[Saved data entries]
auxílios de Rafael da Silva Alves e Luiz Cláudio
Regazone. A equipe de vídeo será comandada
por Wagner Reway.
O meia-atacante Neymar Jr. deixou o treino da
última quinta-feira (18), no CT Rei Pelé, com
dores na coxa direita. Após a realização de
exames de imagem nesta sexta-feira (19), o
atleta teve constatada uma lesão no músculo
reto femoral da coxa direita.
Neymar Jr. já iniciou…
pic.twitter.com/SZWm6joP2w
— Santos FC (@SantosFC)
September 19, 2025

- [Task to carry out] Print the data again exactly.

- [Answer area]
auxílios de Rafael da Silva Alves e Luiz Cláudio
Regazone. A equipe de vídeo será comandada
por Wagner Reway.
O meia-atacante Neymar Jr. deixou o treino da
última quinta-feira (18), no CT Rei Pelé, com
dores na coxa direita. Após a realização de
exames de imagem nesta sexta-feira (19), o
atleta teve constatada uma lesão no músculo
reto femoral da coxa direita.
Neymar Jr. já iniciou…
pic.twitter.com/SZWm6joP2w
— Santos FC (@SantosFC)
September 19, 2025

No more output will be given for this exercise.